By Larry Kane, Attorney, Bingham Greenebaum Doll LLP

On October 3, 2007, the Indiana Air Pollution Control Board adopted a rule to implement the cap-and-trade program established by the federal Clean Air Mercury Rule (CAMR) at 40 CFR Part 60, Subpart HHHH to achieve substantial reductions in mercury emissions from coal-fired electric generation units (EGUs) over the next decade or so. The cap-and-trade program for mercury emissions under CAMR closely tracks the cap-and-trade programs established for SO2 and NOx under the federal Clean Air Interstate Rule (CAIR) (which in turn are inspired by the cap-and-trading program created under the 1990 Amendments to the CAA and the Acid Rain rules).
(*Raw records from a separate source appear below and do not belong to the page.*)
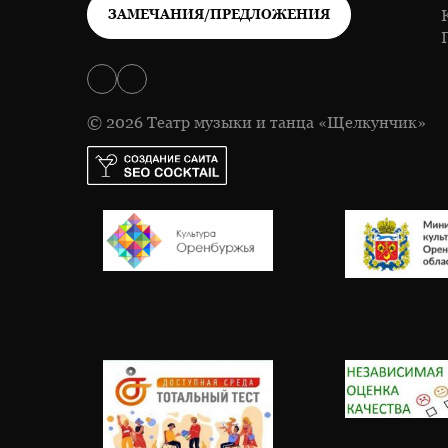
ЗАМЕЧАНИЯ/ПРЕДЛОЖЕНИЯ
© 2026 Театр музыки и танца «Щелкунчик»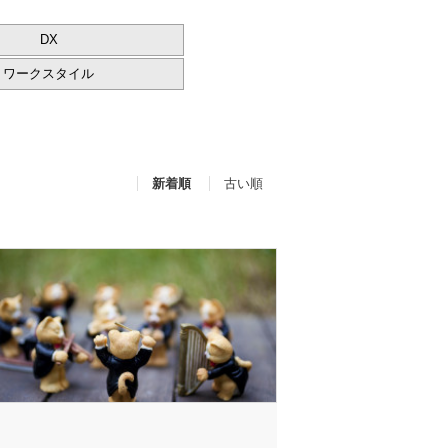
DX
ワークスタイル
新着順
古い順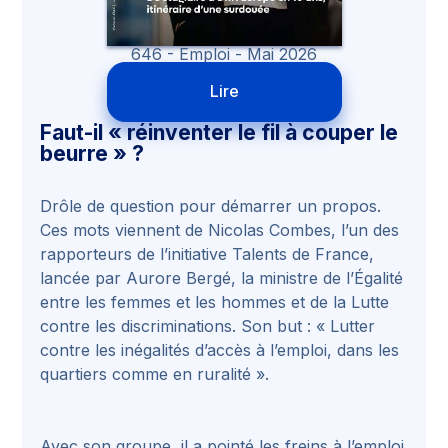
646 - Emploi - Mai 2026
Lire
Faut-il « réinventer le fil à couper le
beurre » ?
Drôle de question pour démarrer un propos.
Ces mots viennent de Nicolas Combes, l’un des
rapporteurs de l’initiative Talents de France,
lancée par Aurore Bergé, la ministre de l’Égalité
entre les femmes et les hommes et de la Lutte
contre les discriminations. Son but : « Lutter
contre les inégalités d’accès à l’emploi, dans les
quartiers comme en ruralité ».
Avec son groupe, il a pointé les freins à l’emploi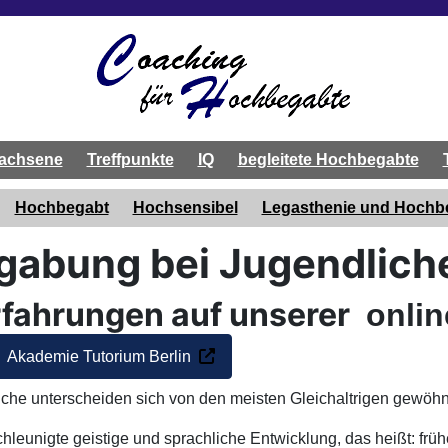
achsene
Treffpunkte
IQ
begleitete Hochbegabte
Hochbegabt
Hochsensibel
Legasthenie und Hoch
abung bei Jugendlich
rfahrungen auf unserer
onlin
Akademie Tutorium Berlin
he unterscheiden sich von den meisten Gleichaltrigen gewöhnl
chleunigte geistige und sprachliche Entwicklung, das heißt: frü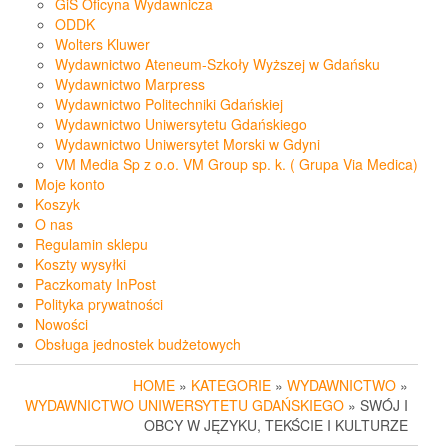
GiS Oficyna Wydawnicza
ODDK
Wolters Kluwer
Wydawnictwo Ateneum-Szkoły Wyższej w Gdańsku
Wydawnictwo Marpress
Wydawnictwo Politechniki Gdańskiej
Wydawnictwo Uniwersytetu Gdańskiego
Wydawnictwo Uniwersytet Morski w Gdyni
VM Media Sp z o.o. VM Group sp. k. ( Grupa Via Medica)
Moje konto
Koszyk
O nas
Regulamin sklepu
Koszty wysyłki
Paczkomaty InPost
Polityka prywatności
Nowości
Obsługa jednostek budżetowych
HOME
»
KATEGORIE
»
WYDAWNICTWO
»
WYDAWNICTWO UNIWERSYTETU GDAŃSKIEGO
» SWÓJ I
OBCY W JĘZYKU, TEKŚCIE I KULTURZE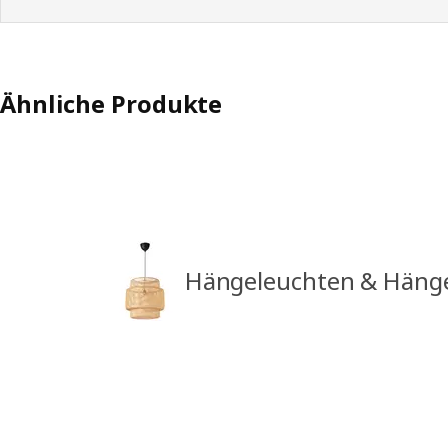
Ähnliche Produkte
Hängeleuchten & Häng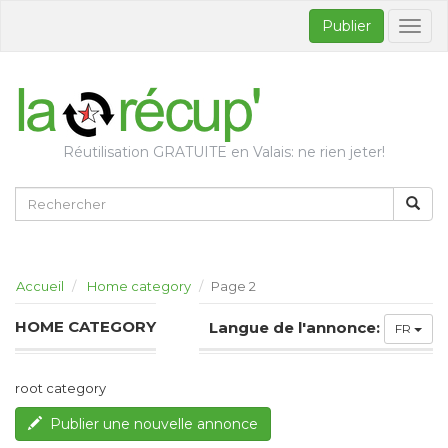
Publier
Bascul
la
naviga
Réutilisation GRATUITE en Valais: ne rien jeter!
Accueil
Home category
Page 2
HOME CATEGORY
Langue de l'annonce:
FR
root category
Publier une nouvelle annonce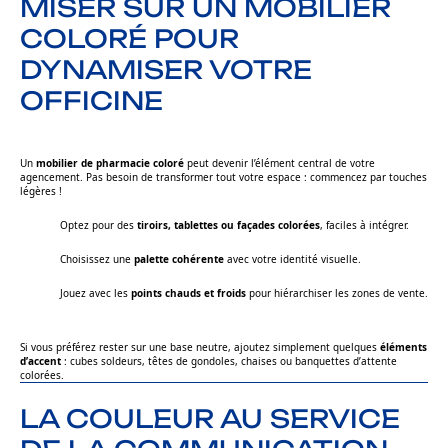
MISER SUR UN MOBILIER
COLORÉ POUR
DYNAMISER VOTRE
OFFICINE
Un
mobilier de pharmacie coloré
peut devenir l’élément central de votre
agencement. Pas besoin de transformer tout votre espace : commencez par touches
légères !
Optez pour des
tiroirs, tablettes ou façades colorées
, faciles à intégrer.
Choisissez une
palette cohérente
avec votre identité visuelle.
Jouez avec les
points chauds et froids
pour hiérarchiser les zones de vente.
Si vous préférez rester sur une base neutre, ajoutez simplement quelques
éléments
d’accent
: cubes soldeurs, têtes de gondoles, chaises ou banquettes d’attente
colorées.
LA COULEUR AU SERVICE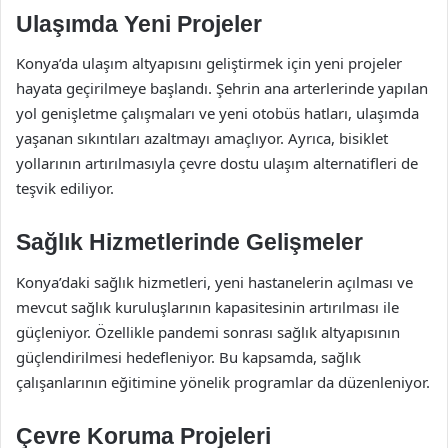
Ulaşımda Yeni Projeler
Konya’da ulaşım altyapısını geliştirmek için yeni projeler
hayata geçirilmeye başlandı. Şehrin ana arterlerinde yapılan
yol genişletme çalışmaları ve yeni otobüs hatları, ulaşımda
yaşanan sıkıntıları azaltmayı amaçlıyor. Ayrıca, bisiklet
yollarının artırılmasıyla çevre dostu ulaşım alternatifleri de
teşvik ediliyor.
Sağlık Hizmetlerinde Gelişmeler
Konya’daki sağlık hizmetleri, yeni hastanelerin açılması ve
mevcut sağlık kuruluşlarının kapasitesinin artırılması ile
güçleniyor. Özellikle pandemi sonrası sağlık altyapısının
güçlendirilmesi hedefleniyor. Bu kapsamda, sağlık
çalışanlarının eğitimine yönelik programlar da düzenleniyor.
Çevre Koruma Projeleri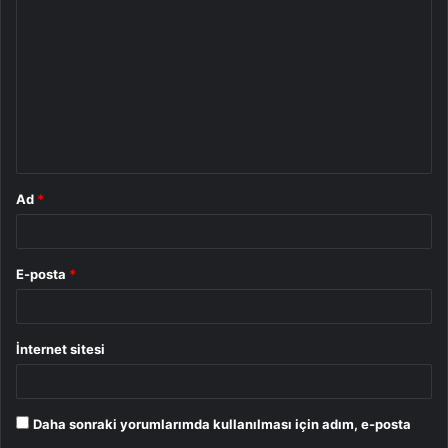
o
r
u
m
*
Ad
*
E-posta
*
İnternet sitesi
Daha sonraki yorumlarımda kullanılması için adım, e-posta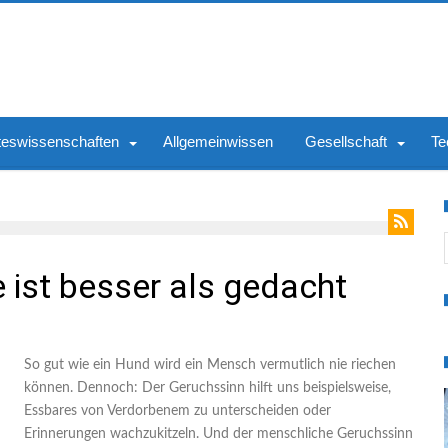
teswissenschaften
Allgemeinwissen
Gesellschaft
Te
S
 ist besser als gedacht
So gut wie ein Hund wird ein Mensch vermutlich nie riechen
können. Dennoch: Der Geruchssinn hilft uns beispielsweise,
Essbares von Verdorbenem zu unterscheiden oder
Erinnerungen wachzukitzeln. Und der menschliche Geruchssinn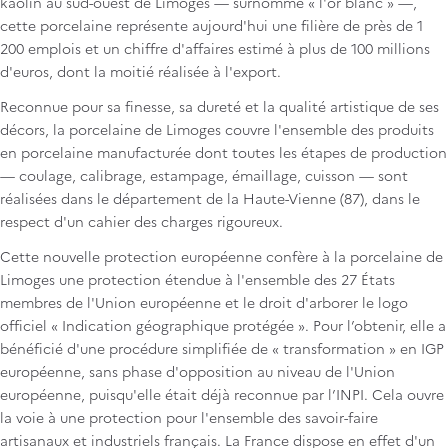
kaolin au sud-ouest de Limoges — surnommé « l'or blanc » —,
cette porcelaine représente aujourd'hui une filière de près de 1
200 emplois et un chiffre d'affaires estimé à plus de 100 millions
d'euros, dont la moitié réalisée à l'export.
Reconnue pour sa finesse, sa dureté et la qualité artistique de ses
décors, la porcelaine de Limoges couvre l'ensemble des produits
en porcelaine manufacturée dont toutes les étapes de production
— coulage, calibrage, estampage, émaillage, cuisson — sont
réalisées dans le département de la Haute-Vienne (87), dans le
respect d'un cahier des charges rigoureux.
Cette nouvelle protection européenne confère à la porcelaine de
Limoges une protection étendue à l'ensemble des 27 États
membres de l'Union européenne et le droit d'arborer le logo
officiel « Indication géographique protégée ». Pour l’obtenir, elle a
bénéficié d'une procédure simplifiée de « transformation » en IGP
européenne, sans phase d'opposition au niveau de l'Union
européenne, puisqu'elle était déjà reconnue par l’INPI. Cela ouvre
la voie à une protection pour l'ensemble des savoir-faire
artisanaux et industriels français. La France dispose en effet d'un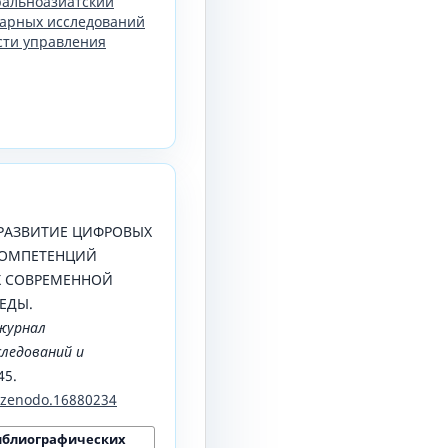
тральноазиатский
арных исследований
сти управления
5). РАЗВИТИЕ ЦИФРОВЫХ
КОМПЕТЕНЦИЙ
Х СОВРЕМЕННОЙ
ЕДЫ.
журнал
ледований и
45.
1/zenodo.16880234
иблиографических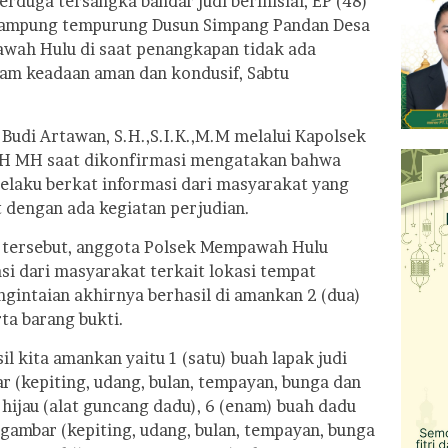
erduga tersangka bandar judi berinisial, EP (48)
 kampung tempurung Dusun Simpang Pandan Desa
wah Hulu di saat penangkapan tidak ada
lam keadaan aman dan kondusif, Sabtu
udi Artawan, S.H.,S.I.K.,M.M melalui Kapolsek
H MH saat dikonfirmasi mengatakan bahwa
laku berkat informasi dari masyarakat yang
 dengan ada kegiatan perjudian.
i tersebut, anggota Polsek Mempawah Hulu
i dari masyarakat terkait lokasi tempat
ngintaian akhirnya berhasil di amankan 2 (dua)
ta barang bukti.
l kita amankan yaitu 1 (satu) buah lapak judi
r (kepiting, udang, bulan, tempayan, bunga dan
 hijau (alat guncang dadu), 6 (enam) buah dadu
rgambar (kepiting, udang, bulan, tempayan, bunga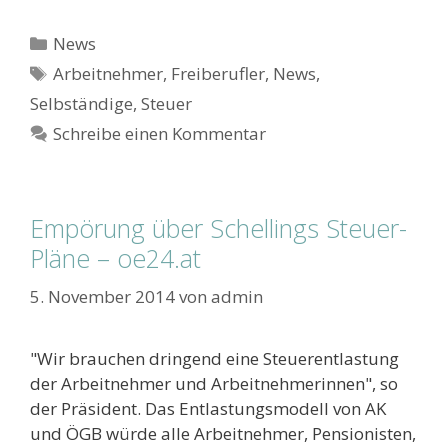
Kategorien
News
Schlagwörter
Arbeitnehmer
,
Freiberufler
,
News
,
Selbständige
,
Steuer
Schreibe einen Kommentar
Empörung über Schellings Steuer-
Pläne – oe24.at
5. November 2014
von
admin
"Wir brauchen dringend eine Steuerentlastung
der Arbeitnehmer und Arbeitnehmerinnen", so
der Präsident. Das Entlastungsmodell von AK
und ÖGB würde alle Arbeitnehmer, Pensionisten,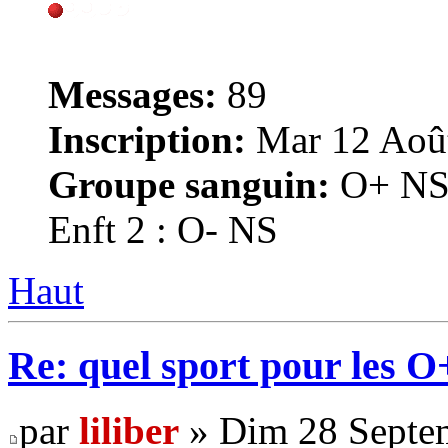
Messages:
89
Inscription:
Mar 12 Août
Groupe sanguin:
O+ NS -
Enft 2 : O- NS
Haut
Re: quel sport pour les 
par
liliber
» Dim 28 Septem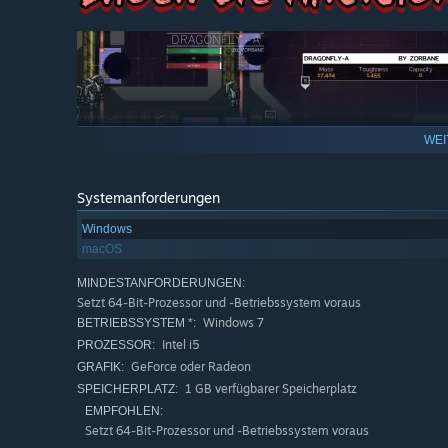
WEI
Systemanforderungen
Windows
macOS
MINDESTANFORDERUNGEN:
Setzt 64-Bit-Prozessor und -Betriebssystem voraus
Windows 7
BETRIEBSSYSTEM *:
Intel i5
PROZESSOR:
GeForce oder Radeon
GRAFIK:
1 GB verfügbarer Speicherplatz
SPEICHERPLATZ:
EMPFOHLEN:
Mit deiner Crew, die auf Befehle wartet, ist es an der Z
Setzt 64-Bit-Prozessor und -Betriebssystem voraus
deiner kühnsten Träume oder erschaffe legendäre Modell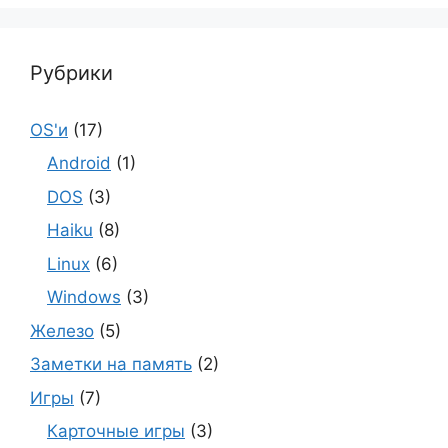
Рубрики
OS'и
(17)
Android
(1)
DOS
(3)
Haiku
(8)
Linux
(6)
Windows
(3)
Железо
(5)
Заметки на память
(2)
Игры
(7)
Карточные игры
(3)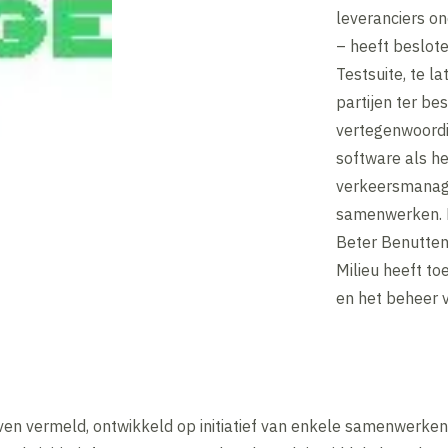
leveranciers o
– heeft beslot
Testsuite, te l
partijen ter be
vertegenwoordi
software als h
verkeersmanag
samenwerken. H
Beter Benutten 
Milieu heeft to
en het beheer v
en vermeld, ontwikkeld op initiatief van enkele samenwerken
The federal rules, at 40 CFR 60.24, create an annual mercury emission cap or “budget,” broken down into two phases, for all EGUs in each state so as to achieve the overall reductions in mercury reductions to be achieved nationally. The initial phase of reductions will apply for the period of 2010 through 2017 and reflects the reduction in mercury emissions projected to be achieved as corollary benefits of the first phase of SO2 and NOx emission reductions to occur under CAIR. The phase II cap under CAMR is to take effect in 2018 and represents approximately a 69% reduction from pre-CAMR emission levels. Individual states are not required to participate in the cap-and-trade program but are required to adopt rules which allocate no more than the state’s mercury emission budget under CAMR to EGUs within the state so as to comply with the state cap. States electing to participate in the federal cap-and-trade program may establish certain unique provisions for allocation of the annual mercury emission budget, such as additional types or greater amounts of set-asides of emission allowances than the new unit set-aside specified by federal CAMR, but a state’s trading rule must contain certain minimum elements of the federal trading program so as to be readily compatible with the programs of other participating states.

One unique allocation feature included in the Indiana CAMR is a clean coal technology set-aside that has been carved out of the new unit set-aside provided in the federal CAMR rule. In addition, an optional allocation method is provided for clean coal technology units once they have been in operation for a sufficient time to become “existing units” under the rule.

The Air Board’s adoption of the rule sets the stage for coal-fired electric generating facilities in Indiana to participate in the federal CAMR cap-and-trade program. The Indiana CAMR rule, to be codified as 326 IAC 24-4, will not be fully effective until (i) approved by the Indiana Attorney General and Governor under state rulemaking procedures and (ii) approved by U.S. EPA as consistent with federal CAMR. As pointed out in IDEM’s Rule Fact Sheet for the Indiana CAMR rule, EPA is developing a federal CAMR implementation rule to be implemented in states that do not timely adopt rules under federal CAMR. It is anticipated that the federal implementation rule will allow states that have adopted state CAMR rules which are not approved by EPA in time for making initial allocations in late 2008 to request partial approval of the state programs. The proposed approach will be to allow states receiving partial approval to operate under the federal implementation rule using the state allocation methodology pending full approval by EPA of the state program.